Uma das funções das instituições do ensino superior de formação de professores é, ou deveria ser, desenvolver investigação sobre o processo educativo nas escolas e ao serviço das escolas. Cabe neste contexto o desenvolvimento de projectos de investigação que estudem as potencialidades didácticas e formativas de materiais e recursos, a utilizar na prática docente, e a divulgação dos objectos, dos objectivos e dos resultados desses estudos.

O Projecto COGITO, em curso na Área Científica de Matemática, visa concretizar a linha de investigação acima referida, o que significa enveredarmos por um projecto multicomponente a todos os níveis. Foi iniciado este ano lectivo, com um estudo parcelar que visa modos de explorar um dos recursos didácticos mais rico e mais disponível, mas também um dos mais ignorado e/ou mal explorado: o manual escolar.

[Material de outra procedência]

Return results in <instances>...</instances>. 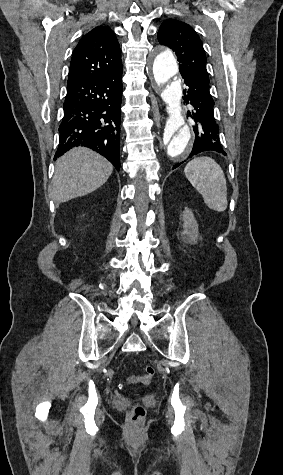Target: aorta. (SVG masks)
Segmentation results:
<instances>
[{
	"label": "aorta",
	"instance_id": "aorta-1",
	"mask_svg": "<svg viewBox=\"0 0 283 475\" xmlns=\"http://www.w3.org/2000/svg\"><path fill=\"white\" fill-rule=\"evenodd\" d=\"M152 73L161 89L169 115L160 139L159 152L163 159L182 160L189 155L193 138L191 127L181 108L182 88L176 79L178 65L171 50L162 51L154 58Z\"/></svg>",
	"mask_w": 283,
	"mask_h": 475
}]
</instances>
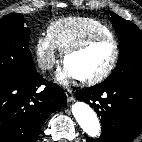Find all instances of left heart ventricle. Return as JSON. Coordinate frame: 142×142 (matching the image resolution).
<instances>
[{
  "label": "left heart ventricle",
  "mask_w": 142,
  "mask_h": 142,
  "mask_svg": "<svg viewBox=\"0 0 142 142\" xmlns=\"http://www.w3.org/2000/svg\"><path fill=\"white\" fill-rule=\"evenodd\" d=\"M113 54V43L109 40H100L70 55L65 61V66L76 78H86L103 71L110 63Z\"/></svg>",
  "instance_id": "left-heart-ventricle-1"
}]
</instances>
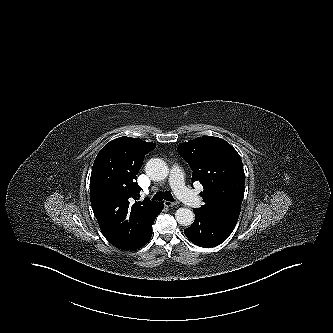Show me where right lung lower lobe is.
<instances>
[{"label": "right lung lower lobe", "mask_w": 333, "mask_h": 333, "mask_svg": "<svg viewBox=\"0 0 333 333\" xmlns=\"http://www.w3.org/2000/svg\"><path fill=\"white\" fill-rule=\"evenodd\" d=\"M162 209H163V204H162L161 211H162ZM152 225H153V223L148 227L147 231L141 237L138 244L135 247H133L132 249H130L131 251H134V250H137V249L141 248L142 246H144L150 240V238L152 236Z\"/></svg>", "instance_id": "1"}]
</instances>
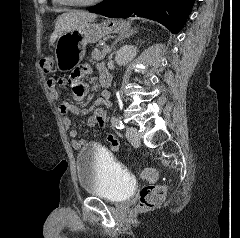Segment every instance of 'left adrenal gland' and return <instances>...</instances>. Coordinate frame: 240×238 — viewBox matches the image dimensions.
Segmentation results:
<instances>
[{
    "mask_svg": "<svg viewBox=\"0 0 240 238\" xmlns=\"http://www.w3.org/2000/svg\"><path fill=\"white\" fill-rule=\"evenodd\" d=\"M134 33L133 30L127 31L125 33L119 34L118 37L115 39V41L113 42L112 46H111V50L110 52H112V50L114 49V46L121 40L125 39V38H129L130 36H132ZM113 53L110 54L109 59H111Z\"/></svg>",
    "mask_w": 240,
    "mask_h": 238,
    "instance_id": "a2214340",
    "label": "left adrenal gland"
}]
</instances>
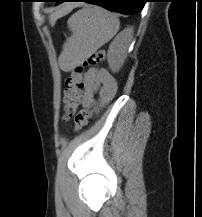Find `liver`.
<instances>
[{
  "instance_id": "liver-1",
  "label": "liver",
  "mask_w": 202,
  "mask_h": 217,
  "mask_svg": "<svg viewBox=\"0 0 202 217\" xmlns=\"http://www.w3.org/2000/svg\"><path fill=\"white\" fill-rule=\"evenodd\" d=\"M72 7H73L72 5H66V6H65L63 9H61L60 11L55 12L54 14H52V15L50 16V18H51V19H56V18L60 17L62 14H64V13L68 12L69 10H71Z\"/></svg>"
}]
</instances>
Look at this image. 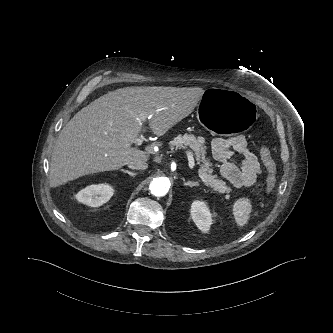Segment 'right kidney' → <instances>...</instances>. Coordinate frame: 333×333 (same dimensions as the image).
<instances>
[{"label": "right kidney", "mask_w": 333, "mask_h": 333, "mask_svg": "<svg viewBox=\"0 0 333 333\" xmlns=\"http://www.w3.org/2000/svg\"><path fill=\"white\" fill-rule=\"evenodd\" d=\"M113 193V188L108 184L90 185L79 191L76 199L88 206L98 207L109 201Z\"/></svg>", "instance_id": "obj_1"}]
</instances>
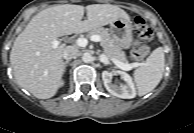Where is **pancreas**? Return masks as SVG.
Instances as JSON below:
<instances>
[{
    "label": "pancreas",
    "mask_w": 194,
    "mask_h": 133,
    "mask_svg": "<svg viewBox=\"0 0 194 133\" xmlns=\"http://www.w3.org/2000/svg\"><path fill=\"white\" fill-rule=\"evenodd\" d=\"M93 35L101 36V46L104 50V53L110 59H116L124 64L127 63L124 51H122L121 47L117 45L114 38L106 29L99 27L88 32L89 37Z\"/></svg>",
    "instance_id": "pancreas-1"
}]
</instances>
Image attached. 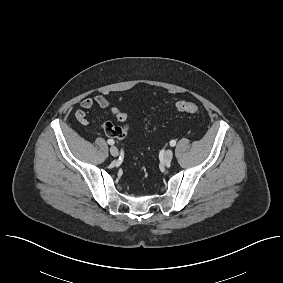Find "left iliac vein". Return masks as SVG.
Returning <instances> with one entry per match:
<instances>
[{
	"label": "left iliac vein",
	"instance_id": "1",
	"mask_svg": "<svg viewBox=\"0 0 283 283\" xmlns=\"http://www.w3.org/2000/svg\"><path fill=\"white\" fill-rule=\"evenodd\" d=\"M173 159V151L172 150H167L164 154V161L165 163L169 164Z\"/></svg>",
	"mask_w": 283,
	"mask_h": 283
}]
</instances>
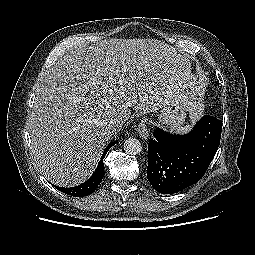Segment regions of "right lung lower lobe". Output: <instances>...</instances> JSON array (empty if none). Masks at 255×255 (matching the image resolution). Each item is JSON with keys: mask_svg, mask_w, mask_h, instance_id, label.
Masks as SVG:
<instances>
[{"mask_svg": "<svg viewBox=\"0 0 255 255\" xmlns=\"http://www.w3.org/2000/svg\"><path fill=\"white\" fill-rule=\"evenodd\" d=\"M114 144H115V141L111 142L106 147L95 172L92 174V176L86 182H84L81 185H78L76 187L63 188V187L56 186V188L68 195L75 196V197H83V196L90 195L98 187V185L101 183V181L105 175L103 159H104L107 151L109 150V148Z\"/></svg>", "mask_w": 255, "mask_h": 255, "instance_id": "obj_1", "label": "right lung lower lobe"}]
</instances>
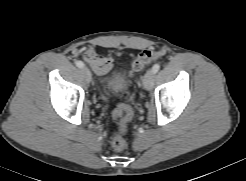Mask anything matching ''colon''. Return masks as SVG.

É um trabalho a desenvolver ao longo de um ano, que foi seleccionado pelo Sistema de Incentivos à Qualidade da Educação, do Instituto de Inovação Educacional, entidade que o subsidia. O seu plano apresenta-se nos parágrafos seguintes.

 

Problema

 

Determinar os efeitos de uma abordagem, ao ensino da matemática, que utiliza regularmente o manual escolar segundo uma estratégia multicomponente, na auto-estima escolar dos alunos, no seu aproveitamento escolar em Matemática, no seu desenvolvimento intelectual e nas suas concepções sobre aprender matemática, saber matemática e aula de matemática. Também se considera em estudo a transferência dos conhecimentos e competências adquiridas para outros domínios curriculares.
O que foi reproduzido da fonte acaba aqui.